The Snow...er, The Show Must Go On
Theresa L. Kaufmann Concert Hall, 92nd St. Y
Claude Debussy: En blanc et noir
Robert Schumann: Six pieces in Canonic Form, Opus 56 (arranged for two pianos by Claude Debussy)
Ludwig van Beethoven: Grosse Fuge for piano four hands, Opus 134
Igor Stravinsky: Agon for two pianos
Franz Schubert: Fantasie in F Minor for piano four hands, D. 940
Richard Goode, Jonathan Biss (pianos)
R. Goode and J. Biss (© Marlboro Festival)
New York’s blizzard might have closed down the public schools. But New York’s piano cognoscenti are not sixth-graders, and 92nd Street Y was almost filled for the rare appearance of Richard Goode and Jonathan Biss performing together.
They were not peas in a pod or Labèque Sisters. The two were utterly different. Mr. Goode is arguably the finest Beethoven pianist alive today, and he looks the part. The great sheaths of white hair atop a leonine head remind one (at a distance) of Franz Liszt. He is not stolid at the keyboard, not a Buddha-like Radu Lupu, but he is firm, steady, shows little emotion.
Mr. Biss, who gave his first New York recital at the Y nine years ago, has a burgeoning reputation for many composers, but his recordings of Schubert are amongst the finest of any younger pianist. He is lean, wiry, a wee bit geeky, but when he sways and bobs with the music, his movements have a rhythmic grace most unexpected.
What they have in common is a musicality formed of amazing talent, a joy in making music at the great Marlboro Festival (see picture above), and evidently an artistic relationship which leads to some singularly excellent playing. And they each played one of their “specials.”
The Beethoven was represented by the composer’s own four-hand version of his Grosse Fuge. It was played recently by some very adept pianists at Juilliard School, who used all the tremolos and martial spirit necessary for a satisfactory performance.

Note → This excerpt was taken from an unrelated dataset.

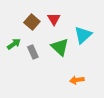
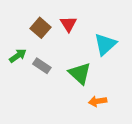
green triangle: (60, 47) -> (80, 73), moved
gray rectangle: (33, 52) -> (42, 66), turned -32

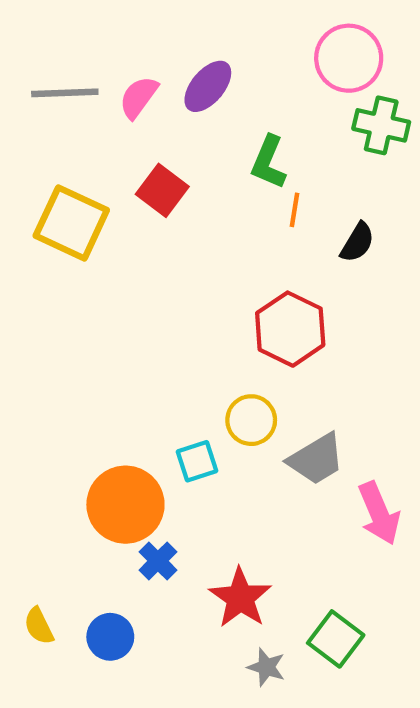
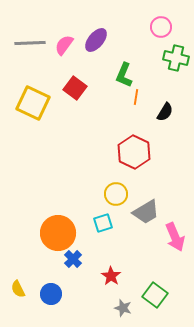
pink circle: (349, 58) -> (161, 27), size x0.7
cyan square: (197, 461) -> (103, 223), moved
red star: (240, 598) -> (111, 276), size x0.7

Goode and Bliss performed at two pianos, perhaps because Beethoven in his four-hand transposition had to alter the original music in order that the hands didn’t bump into each other. Obviously two pianos can give more space, less hazards.

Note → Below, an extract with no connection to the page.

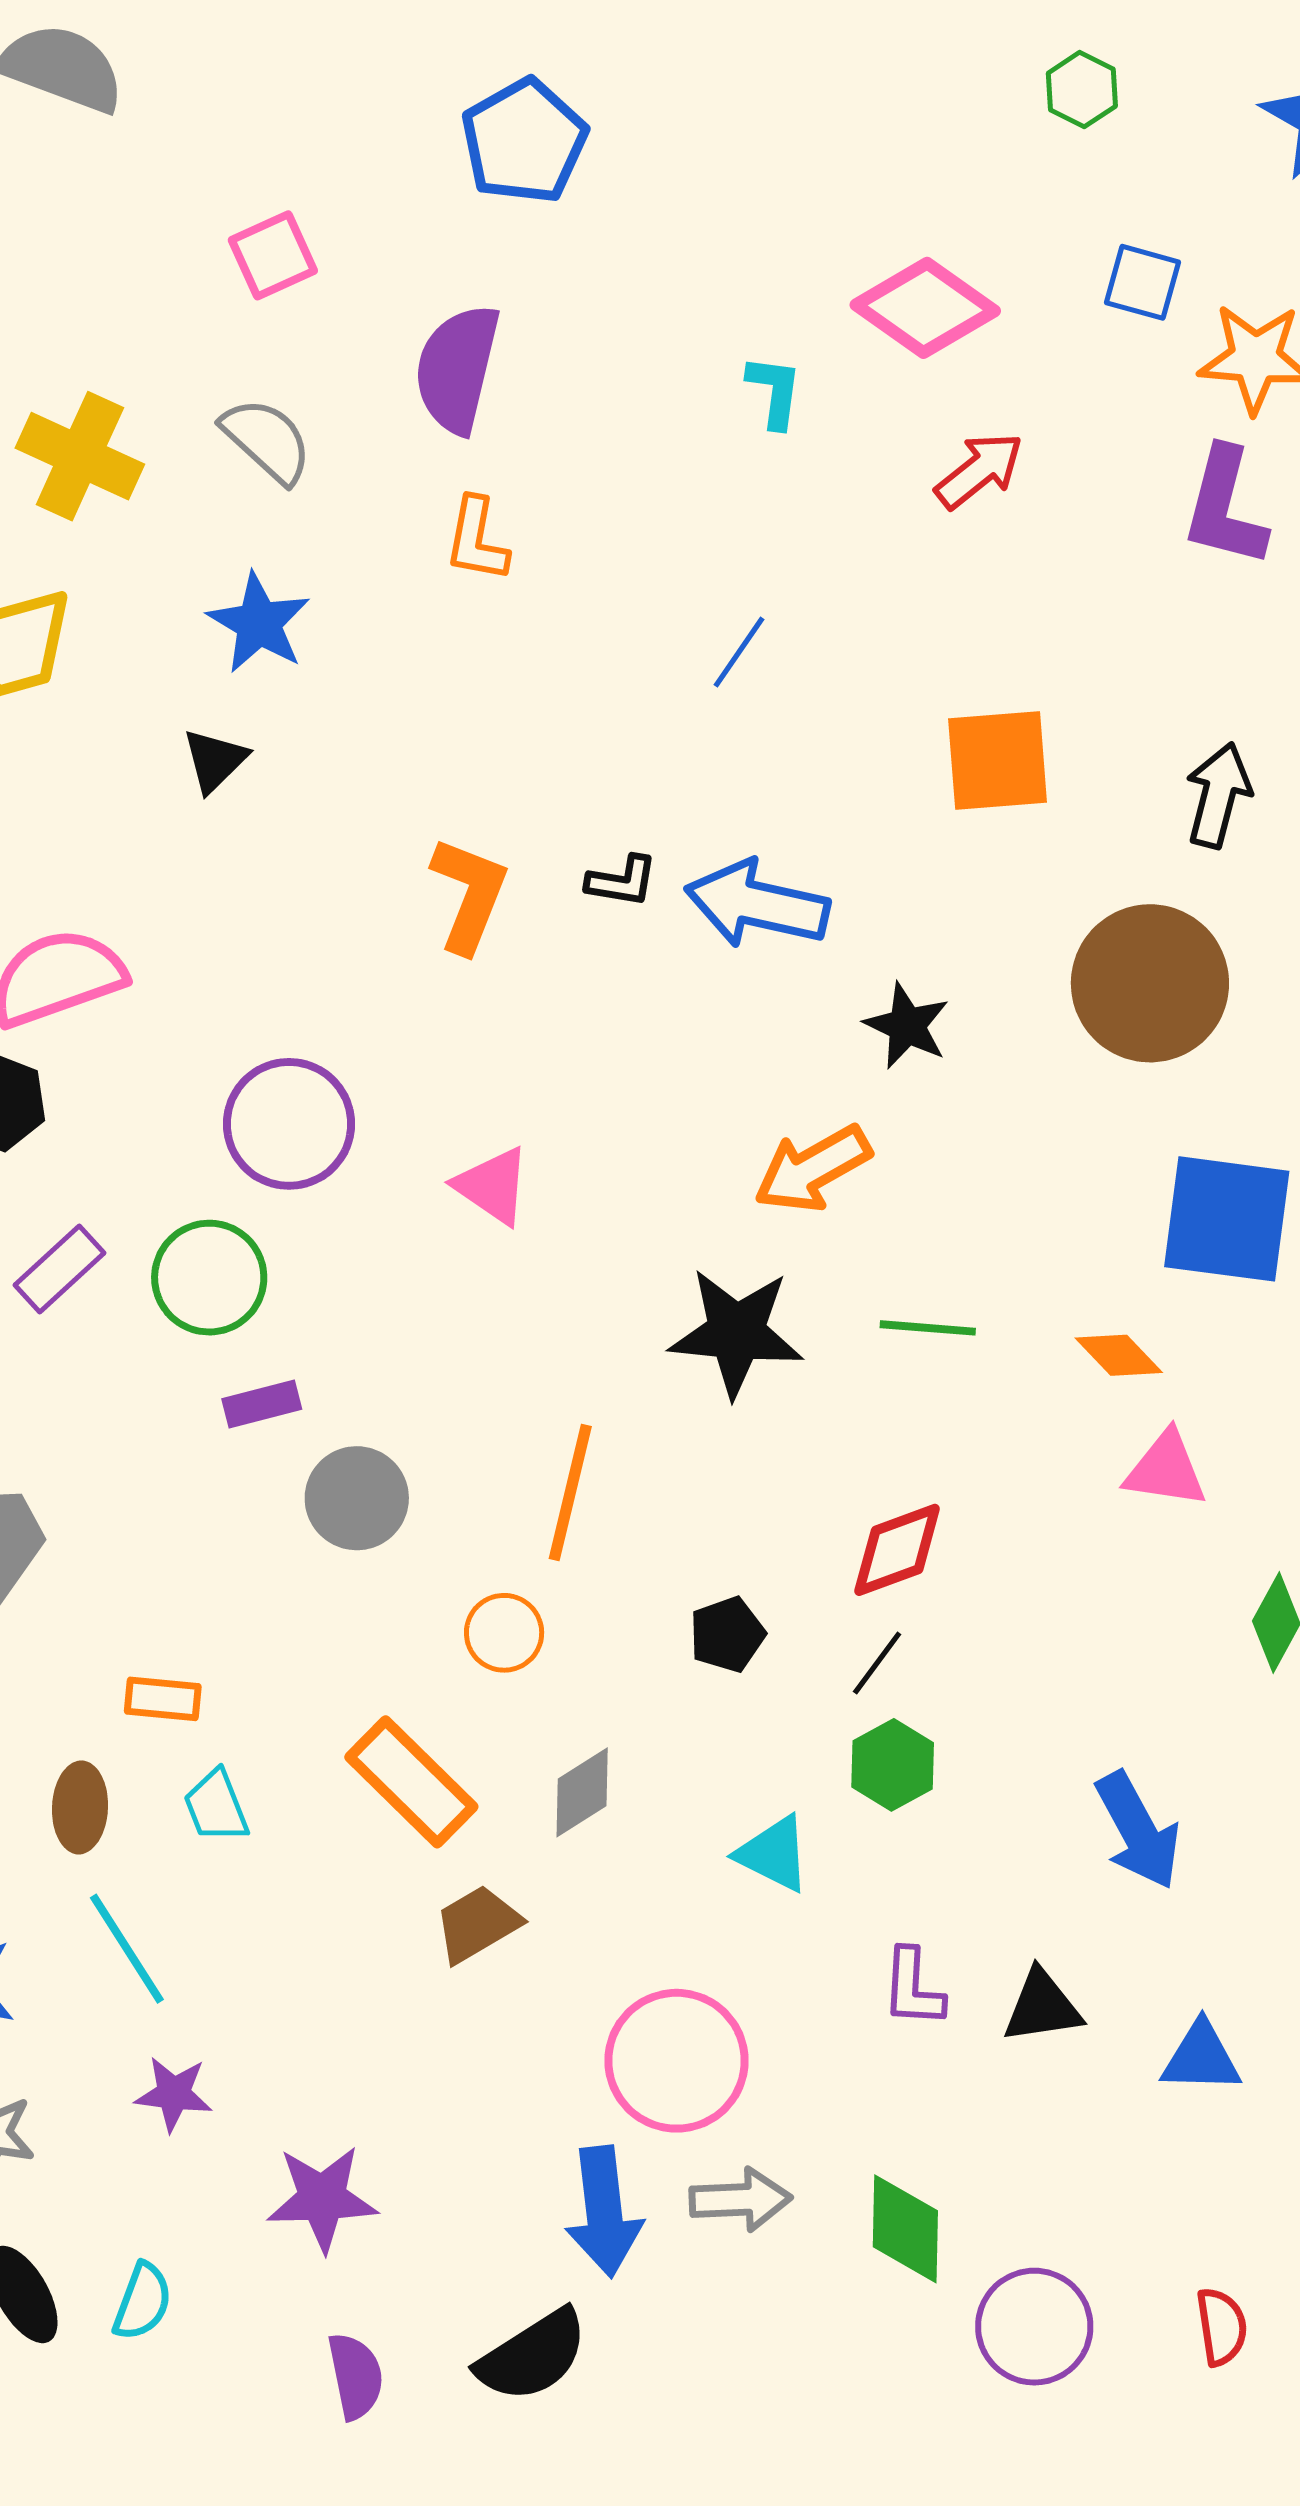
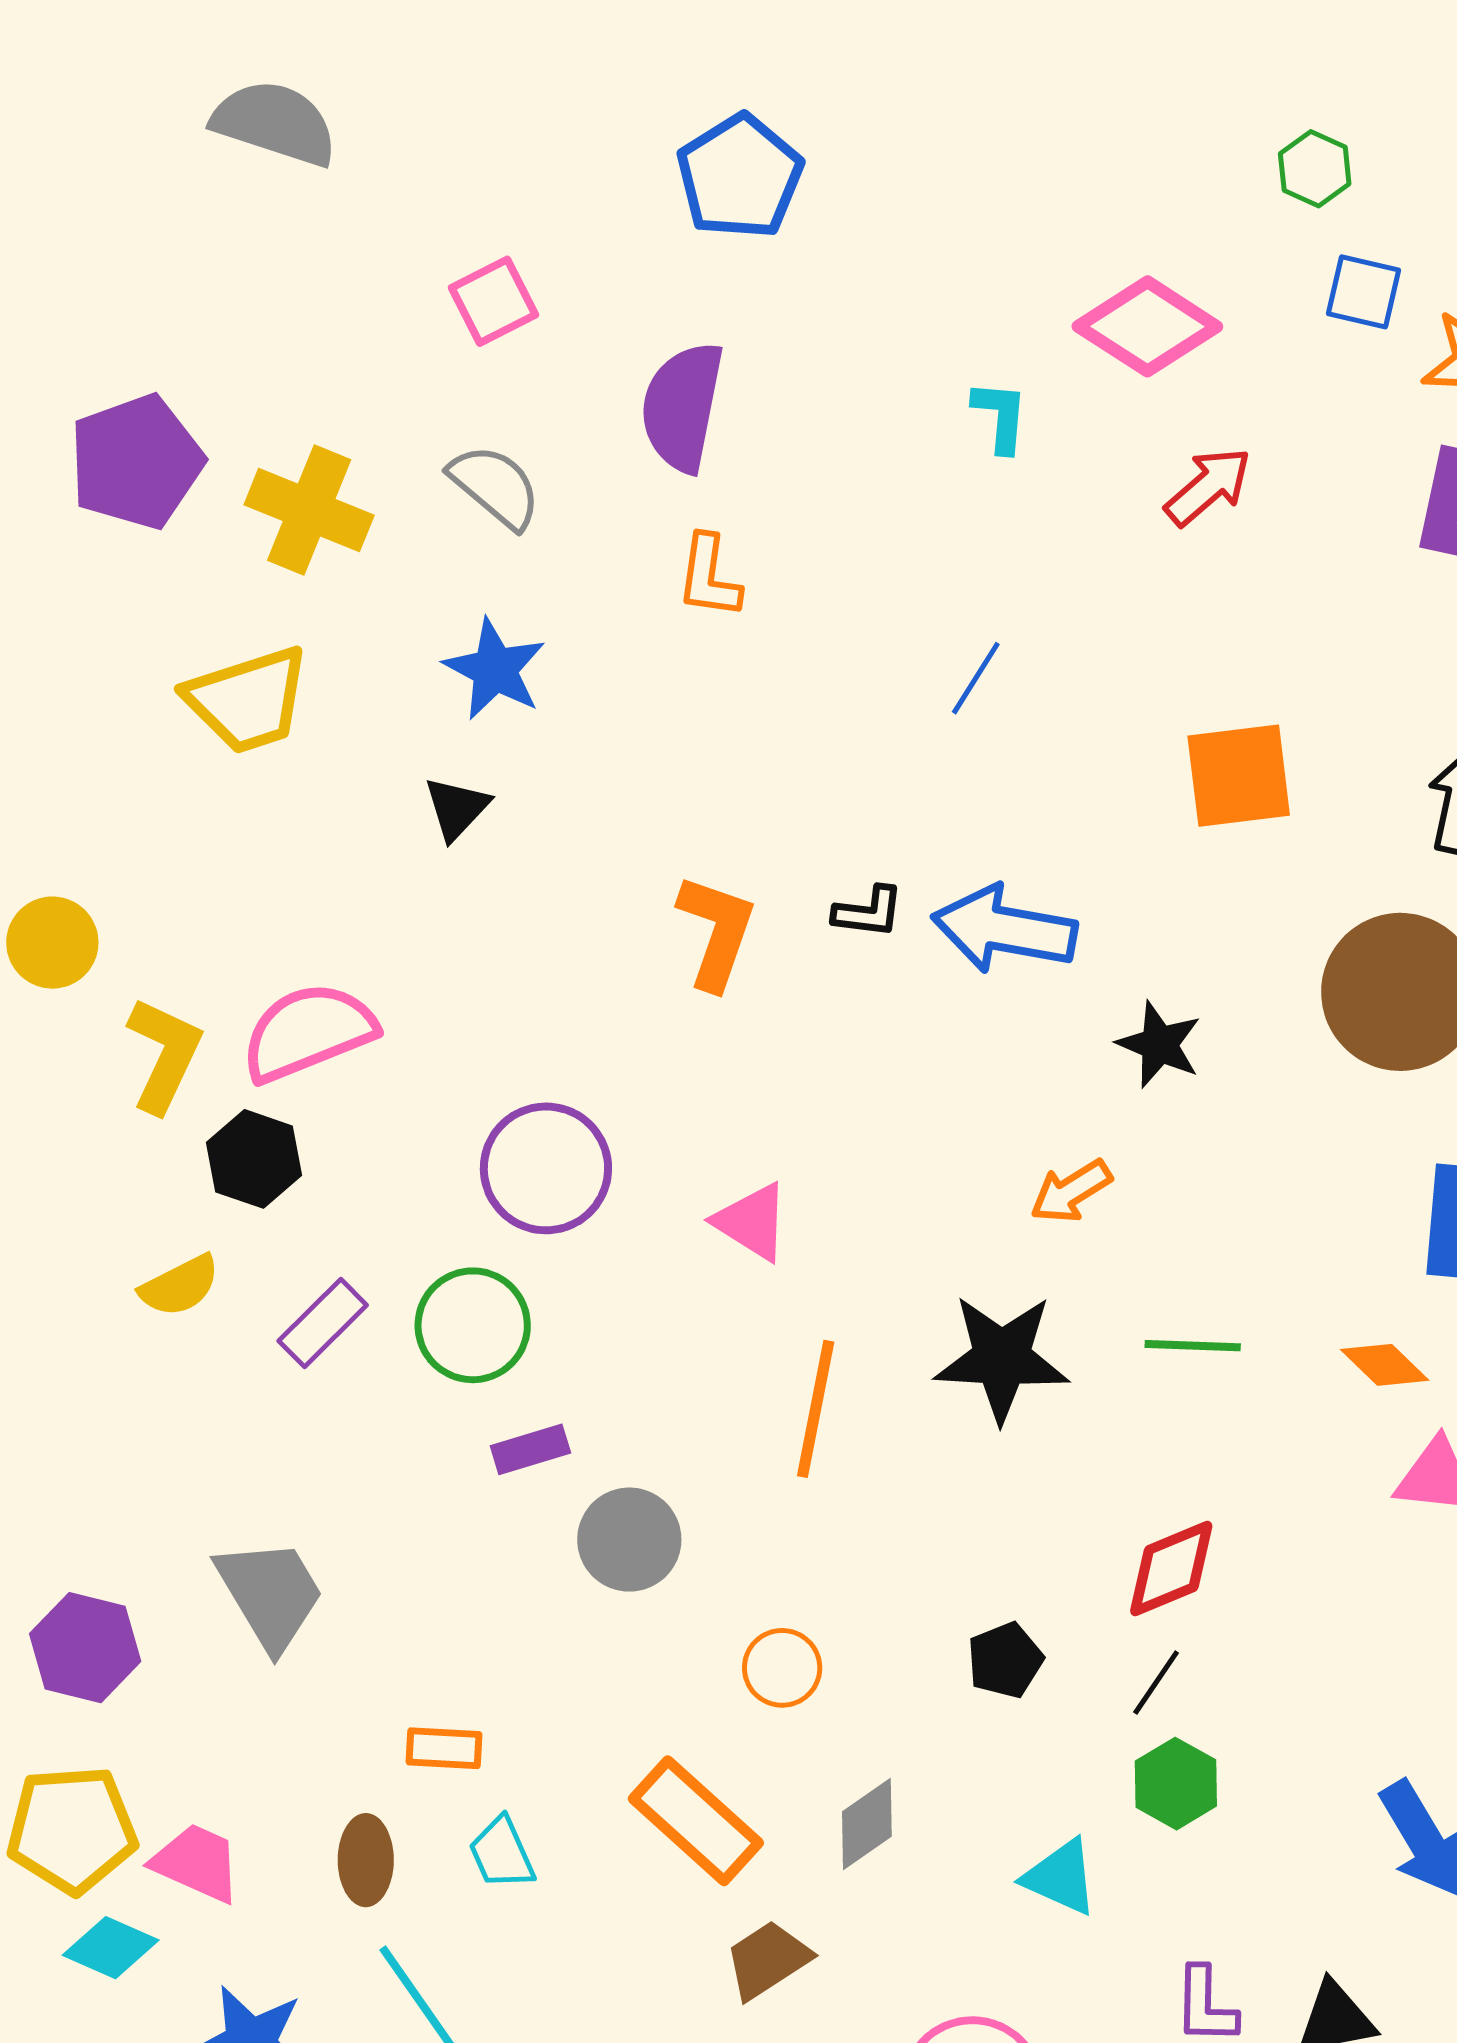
green hexagon: (1082, 90) -> (1315, 169), moved
orange arrow: (813, 1169) -> (1071, 1191), size x0.7
orange line: (570, 1493) -> (816, 1409), moved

The two pianists did not give a merely “satisfactory” rendition of Beethoven’s score. Rather, it was frightening, violent, more dissonant than most 20th Century works. I confess that at times, I had the idea that one of the two must be out of sync, missing some measures.
But I was wrong. These were Beethoven’s own discordant notes. In the quartet version, one knows that the notes are difficult, but one isn’t physically jarred by the sounds, since the different textures soften the blow. Last night, the two pianists played Beethoven the way James Levine performed the C Minor Symphony two weeks ago. This Beethoven was man of utter ferocity, utterly unafraid to wear his fierceness on his sleeve (or on his score).
This was a revelation of sorts. What I hadn’t expected was the revelation of Schubert’s very popular F Minor Fantasy. It is a difficult but hardly impossible work for two mediocre performers, since Schubert has such lovely tunes, even if they barely hang together.
Biss and Goode, though, gave it shape. That’s hardly easy after the composer’s sudden alterations, but they managed. The first theme, which returns so often, was not played as a song but as a slight, almost off-hand introduction. So each time it returned, they could change it, give it pulse, body, soften it. The stormy Allegro vivace had the form of a single symphonic movement, but when the storm-clouds departed, Goode and Biss offered that rare justifiable ending. Schubert, after all the changes, gave it chords which were actually liturgical. This time, those chords had meaning.
The evening opened, though, with Debussy’s late En Blanc et noir, based on the war paintings of Velasquez, and written during the Great War. It was a sure crowd-pleaser, as they dashed through the opening movement with all the energy needed. The despondent second movement and even the final Stravinsky-like dances couldn’t live up to that enthusiastic opening, but nobody fretted.
Two works were very rare. One, Debussy’s arrangement of some Schumann Canons. Perhaps Debussy added some octave unison notes or revised it another way. The depth of sound made it symphonic, but it seemed more an exercise than great composition.
That could hardly be said for Stravinsky’s own two-piano arrangement of his ballet Agon. Yes, technically it was hazardous, but in another way it was the most challenging work of all. The composer tried to replicate a few early 18th Century dances, so both pianists had to exactly coordinate the trills, sudden grace notes and subtle turns of phrase.
But this was where the two artists showed that, individual as they are, they share their values and their mutual love of the music. And not even the outside slush and snow and rain and puddles could sodden such wonderfully full-blooded playing.